Page-level text extractions

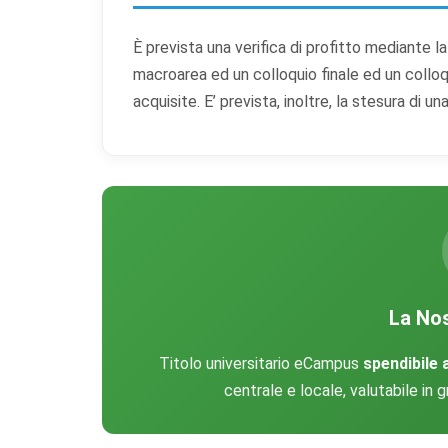
È prevista una verifica di profitto mediante l
macroarea ed un colloquio finale ed un collo
acquisite. E’ prevista, inoltre, la stesura di una
La Nos
Titolo universitario eCampus
spendibile a
centrale e locale, valutabile in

_Exercise requirements_.
Tally the lines above with "prevista", please; number only.

_Task solution_.
2